Patio - 穴を掘る人- / Patio -Person digging the hole-
1992年神奈川県生まれ。2017年多摩美術大学大学院を修了。大学在籍中には絵画作品を中心としたインスタレーション作品なども制作。近年は「Patio」と題した絵画シリーズを展開しており、さまざまなオブジェ、生き物、事象が渾然一体となった空間を「Patio」と呼び、描写している。寺本にとって、「Patio」つまり中庭は、全ての事物の差異を留保することのできる中立地帯のような概念を仮称するものだと言える。

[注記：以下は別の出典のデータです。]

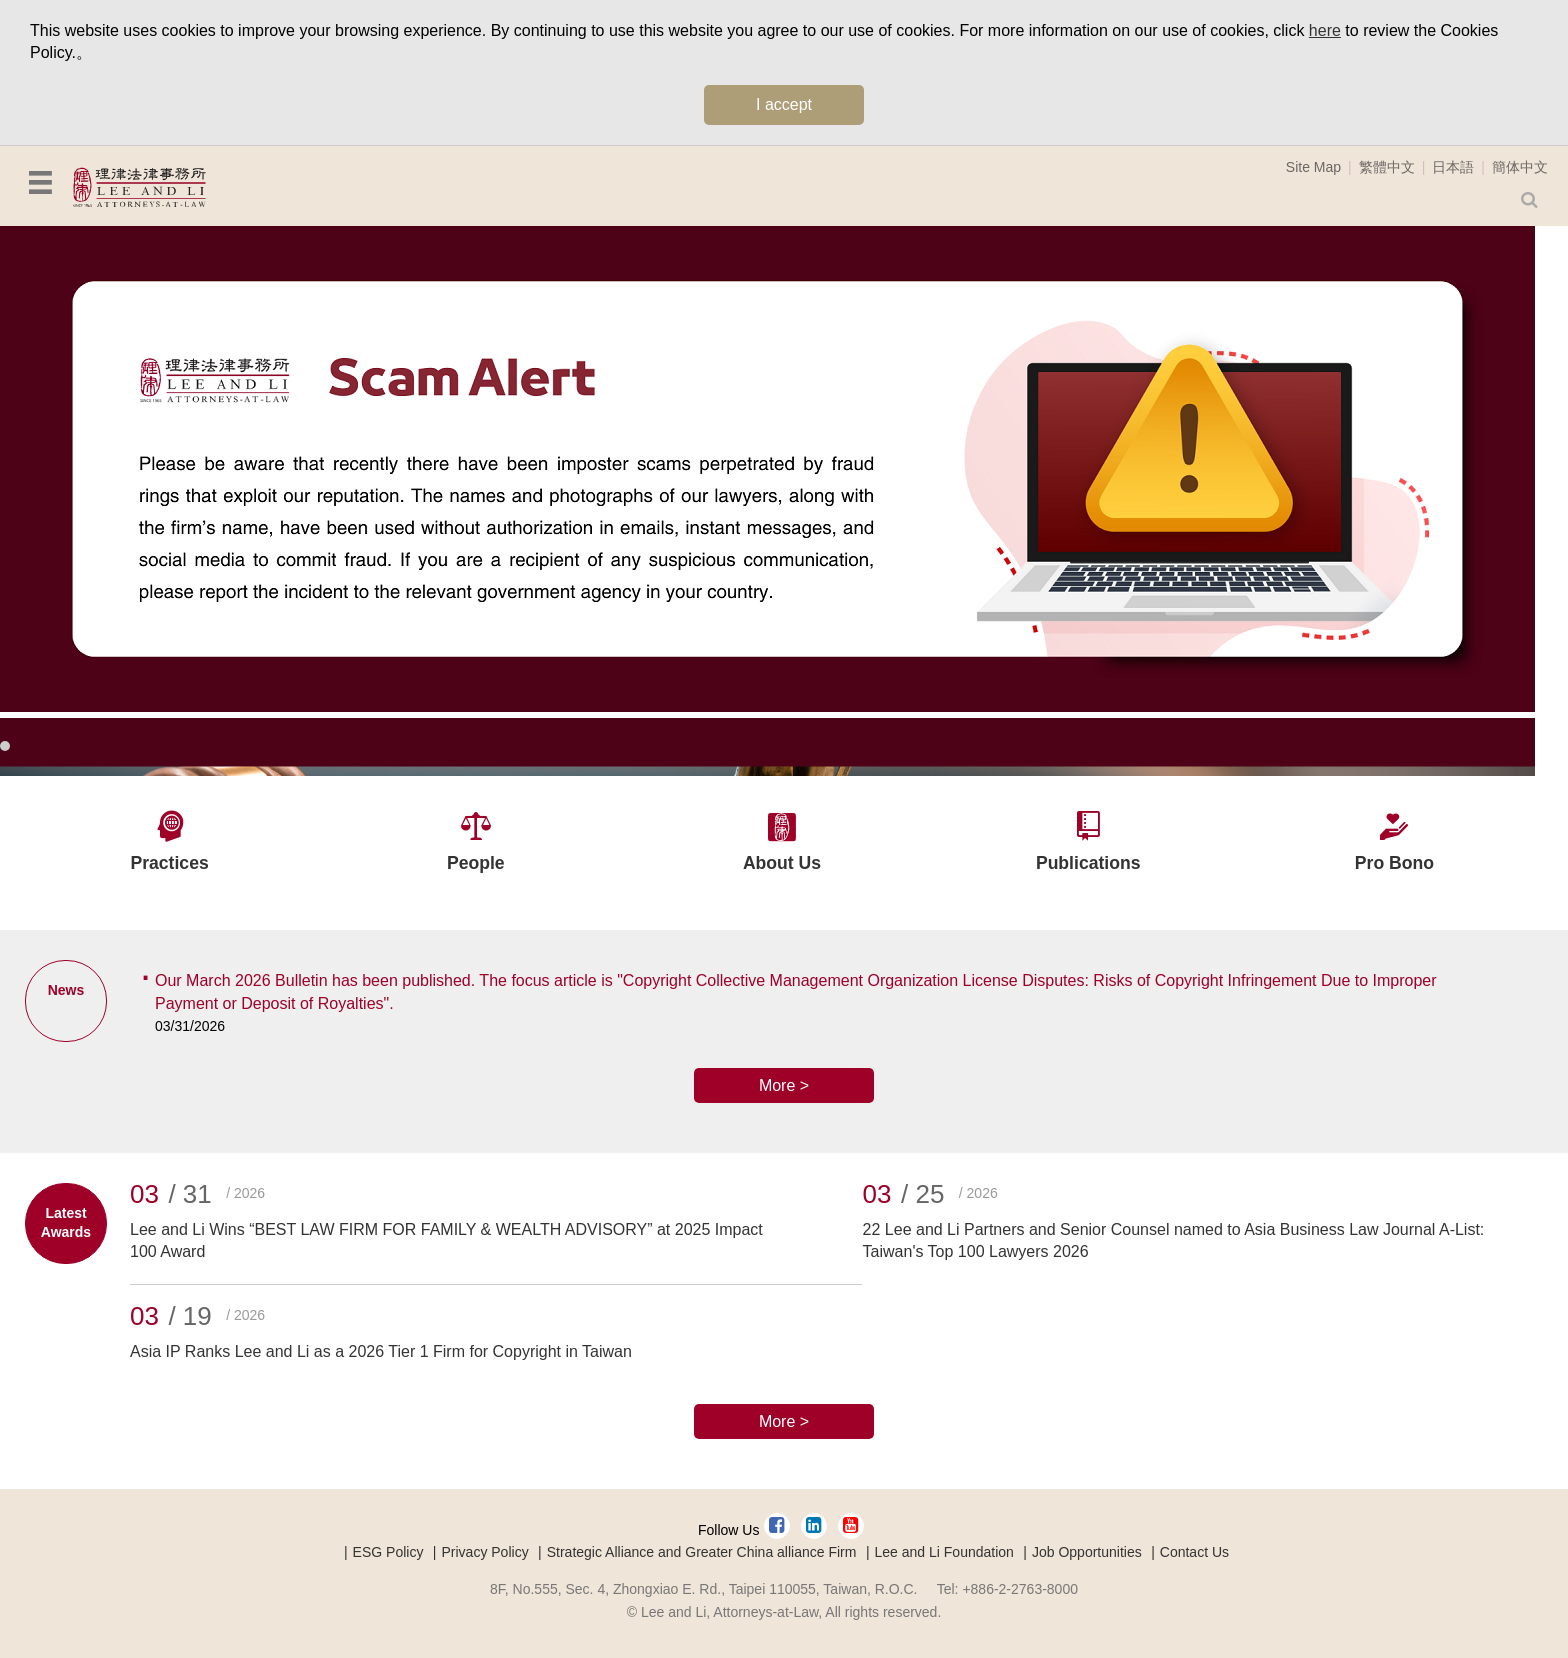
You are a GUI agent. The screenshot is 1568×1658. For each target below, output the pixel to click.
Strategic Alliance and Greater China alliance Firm (702, 1552)
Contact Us (1194, 1552)
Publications (1088, 863)
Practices (169, 863)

本来「Patio」とはスペイン南部アンダルシア地方の住宅建築に伝統的に取り入れられる囲み地の避暑スペースのことだ。周囲の住民に共有されつつ、各々好きなものを持ち込んで、食事をしたり、対話をしたり、草花を育てたり、子供の遊び場にもなる。それぞれの関係性がイーブン、あるいはニュートラルであることを前提としているからこそ、そこではあらゆる関係性の軋轢が中空に置かれて留保される。寺本の作品には、描かれているさまざまなモチーフの本来の属性がことごとく無視されている。心地よいカオスがそこにある。福沢一郎賞受賞(2015年)、シェル美術賞2021入選。